Венди открывает глаза. Отзвук песни летит над лагуной, последняя несыгранная нота флейты. Венди без толку пытается отчистить штаны, но только растирает по ткани ещё больше грязи. Она вспоминает, как сидела с Мэри у окна в гостиной, как они придумывали, где изменить крой, как шили вручную, и Мэри делилась своими грандиозными идеями насчёт булочной, которую она обязательно когда-нибудь откроет. Ещё один сдавленный звук, почти смешок, отдающий вкусом соли, – и Венди вытирает глаза.
Что могло убить их – так быстро, столь многих? И почему Питер этому не помешал?
Она уходит от воды, необъяснимо злая на себя саму, на Питера, на русалок. Ей и на пляже-то не следовало так долго задерживаться, а теперь она потеряла ещё больше времени. Неверленд, может, и невелик, но здесь столько местечек, где может спрятаться смышлёный мальчишка. Плюс ко всему, Питер способен всё тут изменить, если ему вздумается. Джейн может оказаться где угодно.
Так, куда теперь? К пиратам или к индейцам? Тело отзывается возмущением и усталостью, но Венди подавляет и то и другое. Можно пойти напрямик и срезать путь до обломков корабля. Если бы она подумала загодя, она бы так и сделала с самого начала – ведь именно на тот пляж Питер принёс её впервые. Почему бы ему не принести туда и Джейн?
Она огибает лагуну и взбирается на противоположный склон. В этот раз ей уже не так весело. Камни всё так же послушно ложатся под руку, но тело болит после предыдущего восхождения и падения. Наливаются синяки, да к тому же она уже не девочка. Она старовата для игр в царицу горы.
На вершине она останавливается на минутку, чтобы убрать с лица липкие от пота волосы и попытаться найти тот странный дымок, который видела раньше. С этой стороны лагуны она видит лес сверху. Она уже собирается спускаться, как вдруг видит, что несколько ветвей колеблются, и явно не от ветра. Облетают листья, обрисовывая путь чего-то невидимого. Нечто прыгает от дерева к дереву, качая их своим незримым весом.

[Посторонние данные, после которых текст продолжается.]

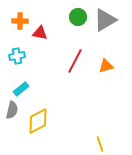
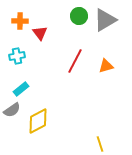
green circle: moved 1 px right, 1 px up
red triangle: rotated 42 degrees clockwise
gray semicircle: rotated 42 degrees clockwise
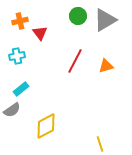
green circle: moved 1 px left
orange cross: rotated 14 degrees counterclockwise
yellow diamond: moved 8 px right, 5 px down
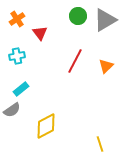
orange cross: moved 3 px left, 2 px up; rotated 21 degrees counterclockwise
orange triangle: rotated 28 degrees counterclockwise
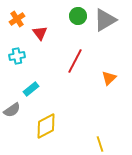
orange triangle: moved 3 px right, 12 px down
cyan rectangle: moved 10 px right
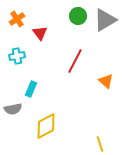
orange triangle: moved 3 px left, 3 px down; rotated 35 degrees counterclockwise
cyan rectangle: rotated 28 degrees counterclockwise
gray semicircle: moved 1 px right, 1 px up; rotated 24 degrees clockwise
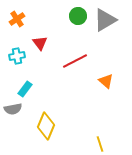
red triangle: moved 10 px down
red line: rotated 35 degrees clockwise
cyan rectangle: moved 6 px left; rotated 14 degrees clockwise
yellow diamond: rotated 40 degrees counterclockwise
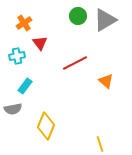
orange cross: moved 7 px right, 4 px down
red line: moved 2 px down
cyan rectangle: moved 3 px up
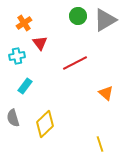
orange triangle: moved 12 px down
gray semicircle: moved 9 px down; rotated 84 degrees clockwise
yellow diamond: moved 1 px left, 2 px up; rotated 24 degrees clockwise
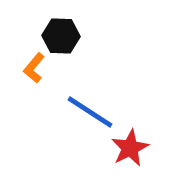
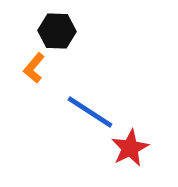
black hexagon: moved 4 px left, 5 px up
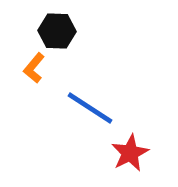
blue line: moved 4 px up
red star: moved 5 px down
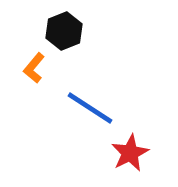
black hexagon: moved 7 px right; rotated 24 degrees counterclockwise
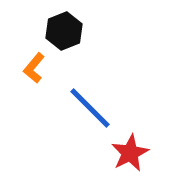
blue line: rotated 12 degrees clockwise
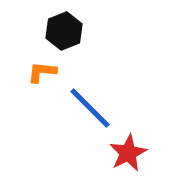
orange L-shape: moved 8 px right, 4 px down; rotated 56 degrees clockwise
red star: moved 2 px left
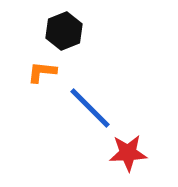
red star: rotated 24 degrees clockwise
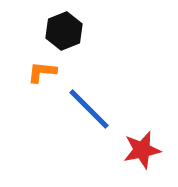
blue line: moved 1 px left, 1 px down
red star: moved 14 px right, 3 px up; rotated 9 degrees counterclockwise
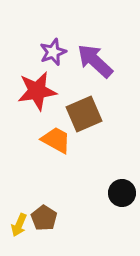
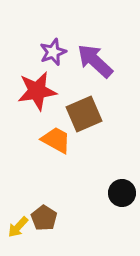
yellow arrow: moved 1 px left, 2 px down; rotated 20 degrees clockwise
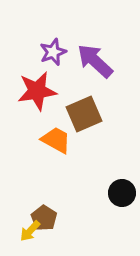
yellow arrow: moved 12 px right, 4 px down
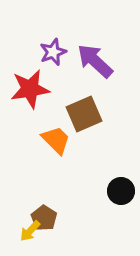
red star: moved 7 px left, 2 px up
orange trapezoid: rotated 16 degrees clockwise
black circle: moved 1 px left, 2 px up
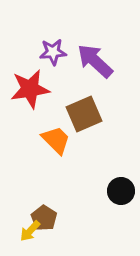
purple star: rotated 16 degrees clockwise
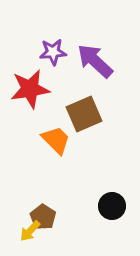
black circle: moved 9 px left, 15 px down
brown pentagon: moved 1 px left, 1 px up
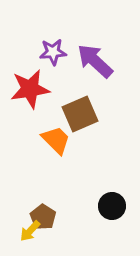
brown square: moved 4 px left
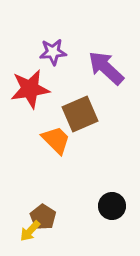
purple arrow: moved 11 px right, 7 px down
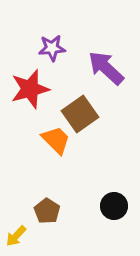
purple star: moved 1 px left, 4 px up
red star: rotated 6 degrees counterclockwise
brown square: rotated 12 degrees counterclockwise
black circle: moved 2 px right
brown pentagon: moved 4 px right, 6 px up
yellow arrow: moved 14 px left, 5 px down
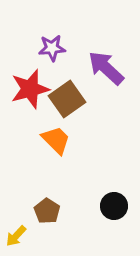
brown square: moved 13 px left, 15 px up
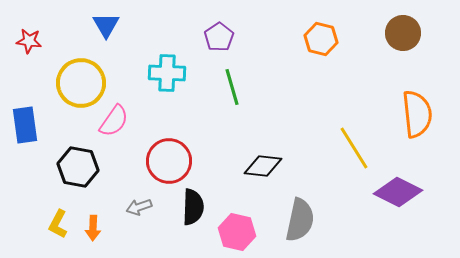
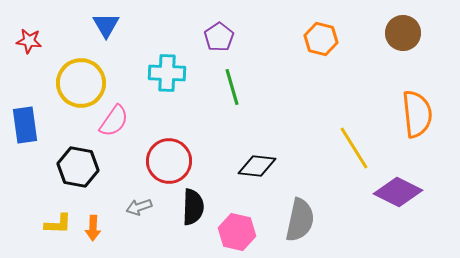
black diamond: moved 6 px left
yellow L-shape: rotated 116 degrees counterclockwise
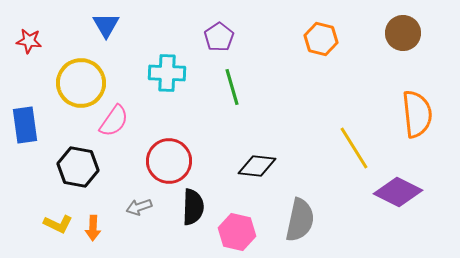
yellow L-shape: rotated 24 degrees clockwise
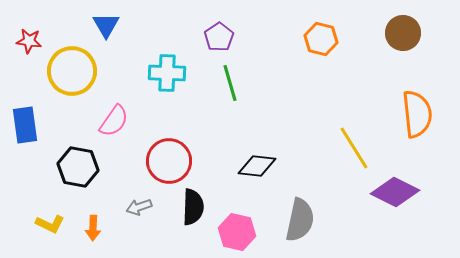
yellow circle: moved 9 px left, 12 px up
green line: moved 2 px left, 4 px up
purple diamond: moved 3 px left
yellow L-shape: moved 8 px left
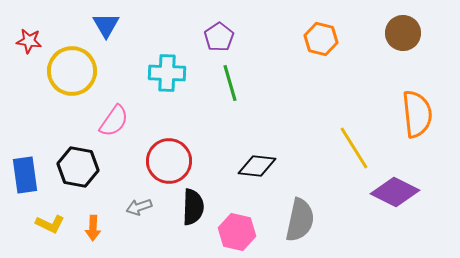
blue rectangle: moved 50 px down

Пульс ускоряется. Что бы это ни было, оно куда крупнее птицы или белки, или даже тех маленьких золотистых обезьянок с белыми мордами, которых она училась замечать среди листвы под руководством Питера. Это нечто удаляется от неё, но страх всё равно держит её на месте.
Призраки – приходит непрошеное слово. В Неверленде раньше не было привидений, но раньше здесь никто и не умирал.
Ещё одна мысль крадётся вслед за первой, сжимая сердце будто в кулаке. Не призраки, чудовища.
Она бежит, держа Питера за руку, задыхается, но пытается не отставать. Я покажу тебе секрет, Венди, такой, какой я раньше никому не показывал.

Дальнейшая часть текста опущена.